Дядюшка Юлиус

Проза жизни

— Господь наш великодушен и всепрощающ, — нежно произнес священник, — и видит Он все благодеяния наши и вознаграждает Он нас, и видит Он все грехи наши, и прощает Он нас. Как мы прощаем детей наших, так и Он прощает нас, ибо есть Он любящий отец наш, а мы - Его дети неразумные. Восславим же Господа!

Священник склонил голову и приготовился к молитве, когда из зала раздался голос:

— А зачем мы ему нужны-то вообще?

— Аарон! — раздалось шипенье, — замолчи немедленно!

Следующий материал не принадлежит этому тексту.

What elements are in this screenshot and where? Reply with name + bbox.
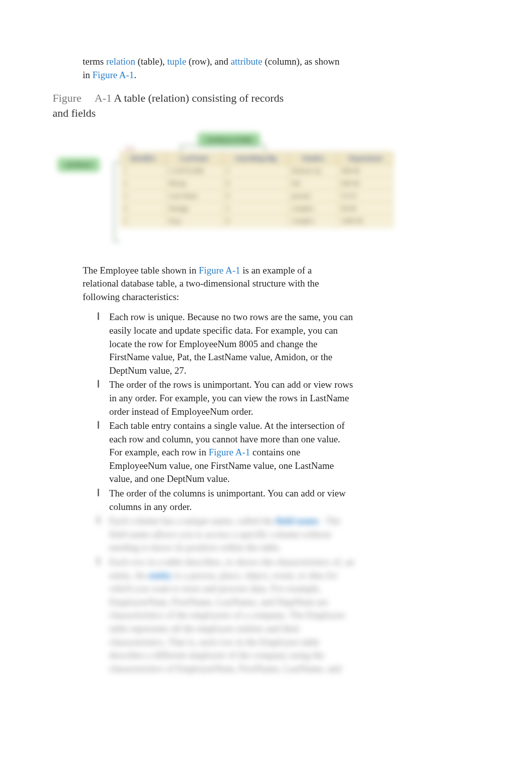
list-item: Each table entry contains a single value… [95,419,356,486]
figure-label: Figure [53,92,81,104]
bullet-blur-post: is a person, place, object, event, or id… [109,570,345,674]
bullet-text: The order of the rows is unimportant. Yo… [109,379,353,416]
table-row: 2 Mixup 8 left 666-66 [121,177,393,189]
term-entity[interactable]: entity [148,570,171,581]
term-relation[interactable]: relation [106,56,135,67]
characteristics-list: Each row is unique. Because no two rows … [95,311,356,675]
bracket-top [180,145,265,152]
intro-pre: terms [83,56,106,67]
list-item: The order of the rows is unimportant. Yo… [95,378,356,418]
intro-mid1: (table), [138,56,167,67]
list-item: Each row is unique. Because no two rows … [95,311,356,377]
intro-paragraph: terms relation (table), tuple (row), and… [83,55,343,82]
table-name-label: Table [125,146,135,151]
term-attribute[interactable]: attribute [230,56,262,67]
bullet-text: The order of the columns is unimportant.… [109,488,346,512]
th-0: Identifier [121,152,166,164]
figure-ref-a1-para2[interactable]: Figure A-1 [199,265,240,276]
para2-pre: The Employee table shown in [83,265,199,276]
table-row: 1 LASTNAME 3 Bottom-Up 999-99 [121,164,393,177]
list-item-blurred: Each column has a unique name, called th… [95,514,356,555]
th-4: Department [338,152,393,164]
bullet-blur-pre: Each column has a unique name, called th… [109,515,276,526]
figure-title: A table (relation) consisting of records… [53,92,284,119]
employee-table: Identifier LastName Something-Big Number… [120,152,393,227]
table-row: 3 Last-Name 9 present 55-55 [121,189,393,202]
figure-caption: Figure A-1 A table (relation) consisting… [53,91,293,120]
th-3: Number [289,152,338,164]
list-item-blurred: Each row in a table describes, or shows … [95,556,356,675]
figure-a1-image: Attributes/Fields attributes Table Ident… [53,127,482,252]
term-field-name[interactable]: field name [276,515,319,526]
bracket-left [114,162,120,242]
table-header-row: Identifier LastName Something-Big Number… [121,152,393,164]
table-row: 5 Easy 8 complex 1699-99 [121,214,393,227]
th-2: Something-Big [223,152,289,164]
callout-attributes: attributes [58,158,100,172]
bullet-text: Each row is unique. Because no two rows … [109,312,353,375]
list-item: The order of the columns is unimportant.… [95,487,356,513]
table-row: 4 Strange 5 complex 66-66 [121,202,393,214]
term-tuple[interactable]: tuple [167,56,186,67]
figure-ref-a1-intro[interactable]: Figure A-1 [93,70,134,80]
figure-ref-a1-bullet3[interactable]: Figure A-1 [208,447,250,457]
characteristics-intro: The Employee table shown in Figure A-1 i… [83,264,343,304]
intro-end: . [134,70,136,80]
figure-number: A-1 [95,92,112,104]
th-1: LastName [165,152,223,164]
intro-mid2: (row), and [189,56,231,67]
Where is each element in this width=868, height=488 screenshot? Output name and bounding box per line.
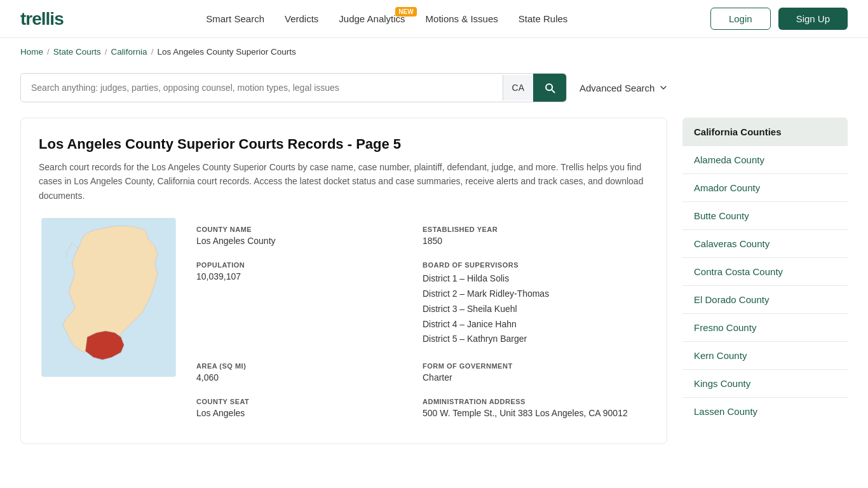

Священник поднял глаза и увидел подростка, стоящего в первых рядах зала. Он не помнил мальчика — наверное, тот был впервые на проповеди. Рядом с ним сидела богато разодетая дама, очевидно мать, и продолжала шипеть на мальчика.

— Hемедленно замолчи! Позоришь нас на весь район!

Паренек как будто и не слышал её. Он пристально глядел на священника и вновь повторил свой вопрос:

— А зачем мы ему нужны? Что, Господь создал нас только для того, чтобы мы ему поклонялись, а он нас прощал?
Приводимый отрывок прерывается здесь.